Dataset entries
______

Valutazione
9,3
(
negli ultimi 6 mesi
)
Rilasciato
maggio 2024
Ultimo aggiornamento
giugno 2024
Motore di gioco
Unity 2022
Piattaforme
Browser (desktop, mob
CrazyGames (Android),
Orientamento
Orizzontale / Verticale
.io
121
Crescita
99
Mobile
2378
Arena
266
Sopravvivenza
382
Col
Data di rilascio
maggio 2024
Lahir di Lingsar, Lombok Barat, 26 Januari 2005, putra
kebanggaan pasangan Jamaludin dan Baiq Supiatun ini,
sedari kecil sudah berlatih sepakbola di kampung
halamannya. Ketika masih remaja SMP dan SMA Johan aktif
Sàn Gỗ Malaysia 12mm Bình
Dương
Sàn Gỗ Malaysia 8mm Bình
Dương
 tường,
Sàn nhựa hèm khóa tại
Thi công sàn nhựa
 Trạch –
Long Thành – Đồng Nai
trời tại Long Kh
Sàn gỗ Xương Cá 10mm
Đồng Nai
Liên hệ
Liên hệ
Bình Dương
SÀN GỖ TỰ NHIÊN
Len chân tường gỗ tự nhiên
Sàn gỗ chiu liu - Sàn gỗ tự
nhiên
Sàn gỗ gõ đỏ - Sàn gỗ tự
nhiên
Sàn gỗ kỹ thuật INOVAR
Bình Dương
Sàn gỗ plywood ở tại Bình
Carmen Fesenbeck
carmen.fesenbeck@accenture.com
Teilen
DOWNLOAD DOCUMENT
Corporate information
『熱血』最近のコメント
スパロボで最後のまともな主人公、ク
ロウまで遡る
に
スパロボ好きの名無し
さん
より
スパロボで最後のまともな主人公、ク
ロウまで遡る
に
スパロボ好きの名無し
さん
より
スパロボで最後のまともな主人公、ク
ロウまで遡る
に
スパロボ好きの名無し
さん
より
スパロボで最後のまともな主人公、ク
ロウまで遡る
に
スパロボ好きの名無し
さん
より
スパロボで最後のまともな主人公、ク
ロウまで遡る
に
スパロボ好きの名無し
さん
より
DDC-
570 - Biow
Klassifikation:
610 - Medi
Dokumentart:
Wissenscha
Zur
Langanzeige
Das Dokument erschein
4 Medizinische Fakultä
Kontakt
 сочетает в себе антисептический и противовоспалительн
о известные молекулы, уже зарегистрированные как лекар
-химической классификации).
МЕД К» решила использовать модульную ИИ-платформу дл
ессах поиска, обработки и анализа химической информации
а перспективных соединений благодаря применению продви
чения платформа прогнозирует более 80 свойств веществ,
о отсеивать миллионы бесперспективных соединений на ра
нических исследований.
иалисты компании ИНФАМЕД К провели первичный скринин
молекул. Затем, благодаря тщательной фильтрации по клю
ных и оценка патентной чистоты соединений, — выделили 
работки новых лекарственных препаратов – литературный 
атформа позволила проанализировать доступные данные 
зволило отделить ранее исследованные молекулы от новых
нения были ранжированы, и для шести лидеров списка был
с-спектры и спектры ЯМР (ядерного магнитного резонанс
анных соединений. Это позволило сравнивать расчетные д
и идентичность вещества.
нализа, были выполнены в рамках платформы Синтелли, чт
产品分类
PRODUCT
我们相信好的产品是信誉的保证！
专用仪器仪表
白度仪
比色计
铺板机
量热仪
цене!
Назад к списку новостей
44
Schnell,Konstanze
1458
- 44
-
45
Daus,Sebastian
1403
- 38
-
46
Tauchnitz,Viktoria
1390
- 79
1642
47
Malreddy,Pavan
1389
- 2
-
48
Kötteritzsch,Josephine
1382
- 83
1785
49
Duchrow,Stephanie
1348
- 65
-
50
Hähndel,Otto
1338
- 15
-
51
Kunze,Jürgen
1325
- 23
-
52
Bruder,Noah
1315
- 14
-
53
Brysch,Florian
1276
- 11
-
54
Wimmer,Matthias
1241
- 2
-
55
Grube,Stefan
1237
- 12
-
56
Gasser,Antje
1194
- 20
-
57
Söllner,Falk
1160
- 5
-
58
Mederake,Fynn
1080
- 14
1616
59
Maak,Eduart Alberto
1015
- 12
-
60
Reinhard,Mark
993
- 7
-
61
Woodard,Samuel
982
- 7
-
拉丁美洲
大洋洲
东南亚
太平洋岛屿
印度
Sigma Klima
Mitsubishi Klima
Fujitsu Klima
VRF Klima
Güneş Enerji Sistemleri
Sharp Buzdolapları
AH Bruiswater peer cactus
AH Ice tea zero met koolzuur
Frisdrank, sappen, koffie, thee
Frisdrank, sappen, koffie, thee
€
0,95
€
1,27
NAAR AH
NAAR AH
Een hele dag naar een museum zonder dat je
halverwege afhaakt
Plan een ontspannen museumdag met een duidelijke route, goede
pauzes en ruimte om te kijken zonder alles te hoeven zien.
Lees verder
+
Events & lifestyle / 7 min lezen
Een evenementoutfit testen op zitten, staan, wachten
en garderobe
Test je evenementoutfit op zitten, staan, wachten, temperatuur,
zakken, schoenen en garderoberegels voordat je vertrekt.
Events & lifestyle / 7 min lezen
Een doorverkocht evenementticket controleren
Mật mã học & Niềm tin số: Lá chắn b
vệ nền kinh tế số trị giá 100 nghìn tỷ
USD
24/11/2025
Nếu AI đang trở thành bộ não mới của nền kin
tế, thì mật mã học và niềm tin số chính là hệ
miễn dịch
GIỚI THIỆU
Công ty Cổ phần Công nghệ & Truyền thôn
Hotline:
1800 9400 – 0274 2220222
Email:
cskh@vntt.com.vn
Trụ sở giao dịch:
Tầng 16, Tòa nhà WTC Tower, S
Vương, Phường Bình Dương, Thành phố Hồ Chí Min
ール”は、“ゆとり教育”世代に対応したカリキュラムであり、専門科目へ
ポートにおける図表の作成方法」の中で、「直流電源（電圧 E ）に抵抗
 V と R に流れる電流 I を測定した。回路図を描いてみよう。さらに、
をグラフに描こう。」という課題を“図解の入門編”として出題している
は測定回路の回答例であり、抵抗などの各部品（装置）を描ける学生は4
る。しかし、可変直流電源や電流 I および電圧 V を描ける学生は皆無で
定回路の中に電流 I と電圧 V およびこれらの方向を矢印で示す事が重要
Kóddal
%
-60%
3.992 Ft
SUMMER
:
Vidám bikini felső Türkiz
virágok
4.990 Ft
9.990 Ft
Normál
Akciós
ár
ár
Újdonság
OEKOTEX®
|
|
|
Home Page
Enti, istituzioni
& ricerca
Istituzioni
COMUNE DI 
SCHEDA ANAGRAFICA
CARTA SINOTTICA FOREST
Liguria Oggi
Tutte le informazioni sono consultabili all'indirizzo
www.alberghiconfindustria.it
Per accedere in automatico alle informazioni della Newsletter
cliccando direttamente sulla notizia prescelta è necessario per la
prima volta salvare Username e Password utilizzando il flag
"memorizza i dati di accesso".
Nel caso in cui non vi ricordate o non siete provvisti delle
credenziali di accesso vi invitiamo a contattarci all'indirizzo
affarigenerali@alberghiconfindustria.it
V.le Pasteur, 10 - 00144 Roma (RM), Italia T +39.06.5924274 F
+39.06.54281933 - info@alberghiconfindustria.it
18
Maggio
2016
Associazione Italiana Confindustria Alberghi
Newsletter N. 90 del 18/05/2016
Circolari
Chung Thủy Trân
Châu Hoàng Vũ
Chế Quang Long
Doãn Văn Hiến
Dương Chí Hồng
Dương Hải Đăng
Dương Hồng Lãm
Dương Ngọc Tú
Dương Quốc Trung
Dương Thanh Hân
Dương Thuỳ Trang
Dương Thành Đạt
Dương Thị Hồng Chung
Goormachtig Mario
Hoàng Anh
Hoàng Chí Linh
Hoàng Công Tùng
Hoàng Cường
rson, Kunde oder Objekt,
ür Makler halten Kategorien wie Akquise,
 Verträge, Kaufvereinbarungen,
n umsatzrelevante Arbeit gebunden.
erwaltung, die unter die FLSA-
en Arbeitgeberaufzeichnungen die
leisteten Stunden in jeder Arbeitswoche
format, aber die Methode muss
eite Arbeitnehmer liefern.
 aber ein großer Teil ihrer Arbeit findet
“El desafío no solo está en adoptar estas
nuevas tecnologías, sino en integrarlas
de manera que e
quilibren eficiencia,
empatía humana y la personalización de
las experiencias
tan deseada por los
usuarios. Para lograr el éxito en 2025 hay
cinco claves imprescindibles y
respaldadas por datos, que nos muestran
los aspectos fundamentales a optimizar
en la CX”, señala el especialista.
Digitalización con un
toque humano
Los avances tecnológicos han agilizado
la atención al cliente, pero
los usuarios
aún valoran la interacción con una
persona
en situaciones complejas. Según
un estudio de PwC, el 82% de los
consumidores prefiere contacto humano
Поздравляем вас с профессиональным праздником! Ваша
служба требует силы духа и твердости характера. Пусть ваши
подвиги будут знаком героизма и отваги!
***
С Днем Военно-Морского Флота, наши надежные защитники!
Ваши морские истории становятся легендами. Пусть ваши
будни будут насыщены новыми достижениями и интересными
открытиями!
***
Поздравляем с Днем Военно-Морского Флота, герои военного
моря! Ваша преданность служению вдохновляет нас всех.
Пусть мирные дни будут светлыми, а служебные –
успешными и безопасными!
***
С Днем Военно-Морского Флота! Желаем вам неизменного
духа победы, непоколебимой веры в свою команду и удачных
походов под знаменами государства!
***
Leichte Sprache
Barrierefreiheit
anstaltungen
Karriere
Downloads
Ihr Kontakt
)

______

## PROBLEM TO WORK ON
Copy out exactly the lines from the one containing "en situaciones complejas. Según" through the last line above, keeping both end lines.

## SOLUTION FOR THIS PROBLEM
en situaciones complejas. Según
un estudio de PwC, el 82% de los
consumidores prefiere contacto humano
Поздравляем вас с профессиональным праздником! Ваша
служба требует силы духа и твердости характера. Пусть ваши
подвиги будут знаком героизма и отваги!
***
С Днем Военно-Морского Флота, наши надежные защитники!
Ваши морские истории становятся легендами. Пусть ваши
будни будут насыщены новыми достижениями и интересными
открытиями!
***
Поздравляем с Днем Военно-Морского Флота, герои военного
моря! Ваша преданность служению вдохновляет нас всех.
Пусть мирные дни будут светлыми, а служебные –
успешными и безопасными!
***
С Днем Военно-Морского Флота! Желаем вам неизменного
духа победы, непоколебимой веры в свою команду и удачных
походов под знаменами государства!
***
Leichte Sprache
Barrierefreiheit
anstaltungen
Karriere
Downloads
Ihr Kontakt
)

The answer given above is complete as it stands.